### Supplied material ###
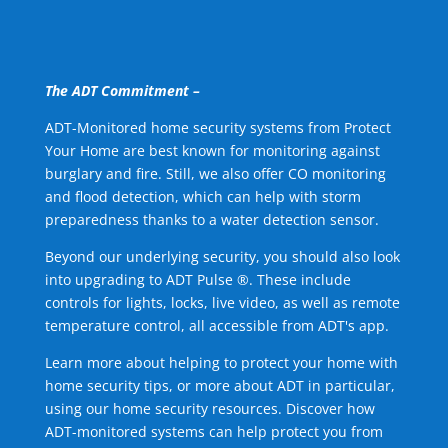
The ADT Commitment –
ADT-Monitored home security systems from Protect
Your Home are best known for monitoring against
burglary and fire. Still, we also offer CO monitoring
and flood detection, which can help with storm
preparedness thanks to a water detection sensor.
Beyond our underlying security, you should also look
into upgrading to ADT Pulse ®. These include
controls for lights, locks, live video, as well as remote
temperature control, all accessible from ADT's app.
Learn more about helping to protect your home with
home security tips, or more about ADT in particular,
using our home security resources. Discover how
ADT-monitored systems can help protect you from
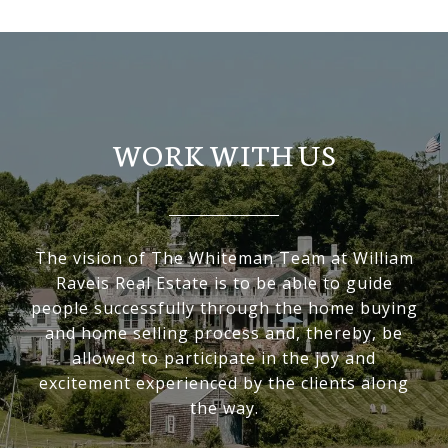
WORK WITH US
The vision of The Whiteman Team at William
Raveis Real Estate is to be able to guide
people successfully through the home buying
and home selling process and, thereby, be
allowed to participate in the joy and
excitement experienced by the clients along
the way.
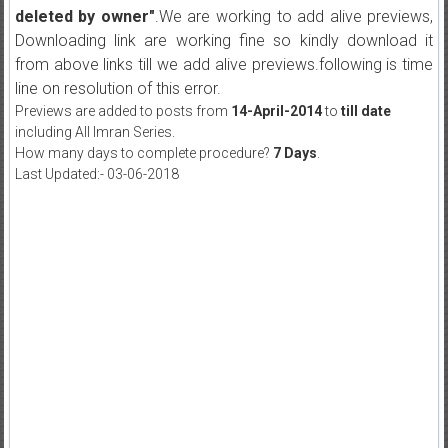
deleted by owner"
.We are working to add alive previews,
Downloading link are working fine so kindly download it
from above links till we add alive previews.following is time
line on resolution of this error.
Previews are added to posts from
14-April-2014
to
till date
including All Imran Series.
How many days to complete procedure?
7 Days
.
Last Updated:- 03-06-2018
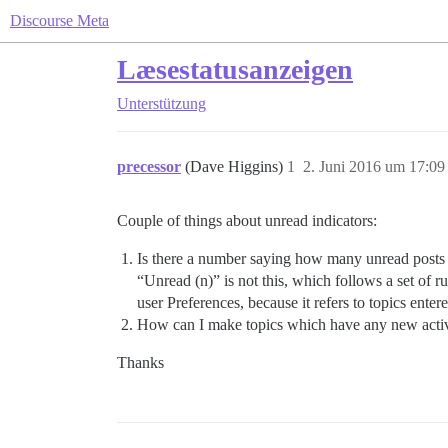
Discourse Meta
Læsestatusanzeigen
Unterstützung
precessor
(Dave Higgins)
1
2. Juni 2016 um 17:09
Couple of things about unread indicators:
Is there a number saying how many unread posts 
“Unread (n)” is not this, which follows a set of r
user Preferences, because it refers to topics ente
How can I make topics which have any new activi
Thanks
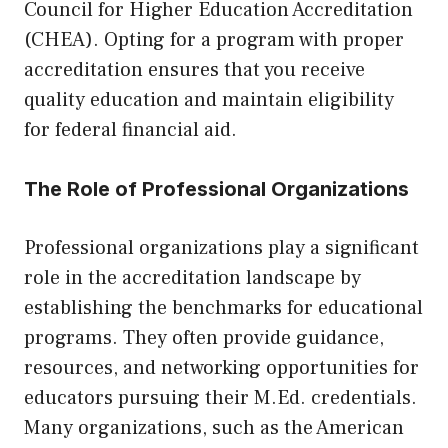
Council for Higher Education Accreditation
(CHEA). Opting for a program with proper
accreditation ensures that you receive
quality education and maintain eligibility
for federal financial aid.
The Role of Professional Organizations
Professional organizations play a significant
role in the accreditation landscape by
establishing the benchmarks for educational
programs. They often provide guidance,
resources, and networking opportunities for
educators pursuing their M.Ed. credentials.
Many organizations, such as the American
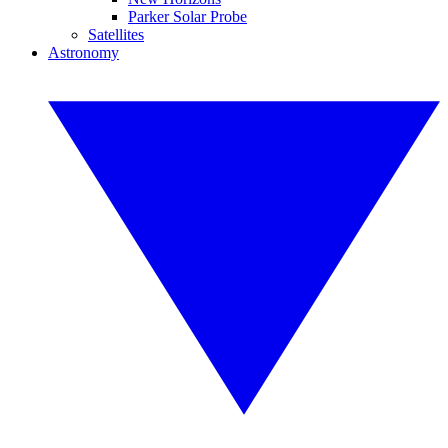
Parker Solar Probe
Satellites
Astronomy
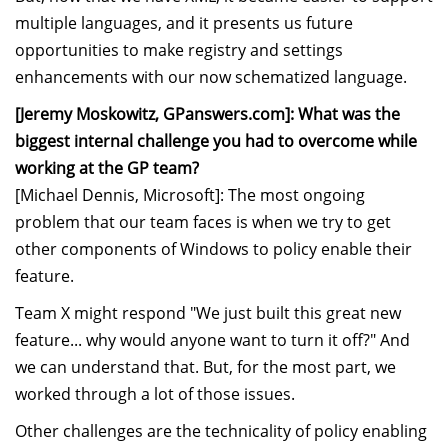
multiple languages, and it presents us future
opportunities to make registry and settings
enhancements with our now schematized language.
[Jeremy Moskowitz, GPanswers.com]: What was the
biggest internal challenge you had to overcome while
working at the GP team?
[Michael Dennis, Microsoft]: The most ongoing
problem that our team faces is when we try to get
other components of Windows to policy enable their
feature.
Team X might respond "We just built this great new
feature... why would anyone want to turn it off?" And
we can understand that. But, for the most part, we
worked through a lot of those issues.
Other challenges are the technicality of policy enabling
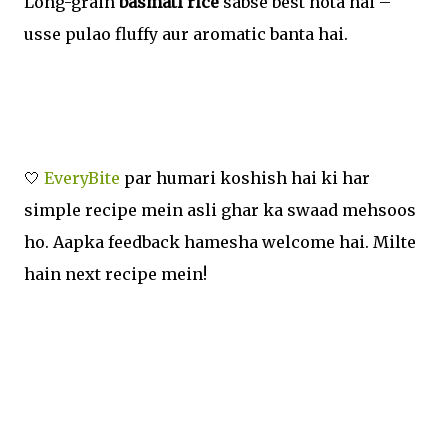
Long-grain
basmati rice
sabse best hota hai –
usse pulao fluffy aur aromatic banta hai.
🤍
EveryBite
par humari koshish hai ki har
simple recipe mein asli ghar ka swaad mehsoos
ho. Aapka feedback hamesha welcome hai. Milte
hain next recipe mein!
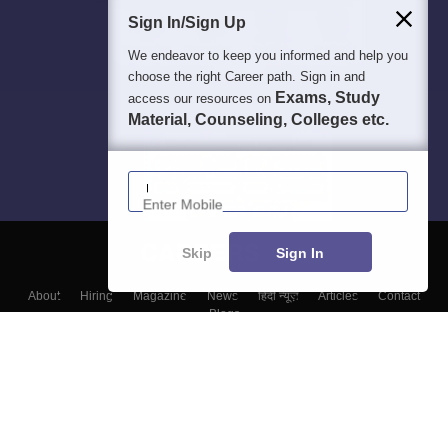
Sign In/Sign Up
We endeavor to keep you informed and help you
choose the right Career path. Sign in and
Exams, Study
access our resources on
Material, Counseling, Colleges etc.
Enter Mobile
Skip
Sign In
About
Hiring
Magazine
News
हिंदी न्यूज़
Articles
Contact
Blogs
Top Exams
###
What to work on: From the records above, give again only the part that opens with the line containing "using our home" and closes with the line containing "allowed to participate in the joy and". Keep both ends but drop the pictures.

Problem solution:
using our home security resources. Discover how
ADT-monitored systems can help protect you from
WORK WITH US
The vision of The Whiteman Team at William
Raveis Real Estate is to be able to guide
people successfully through the home buying
and home selling process and, thereby, be
allowed to participate in the joy and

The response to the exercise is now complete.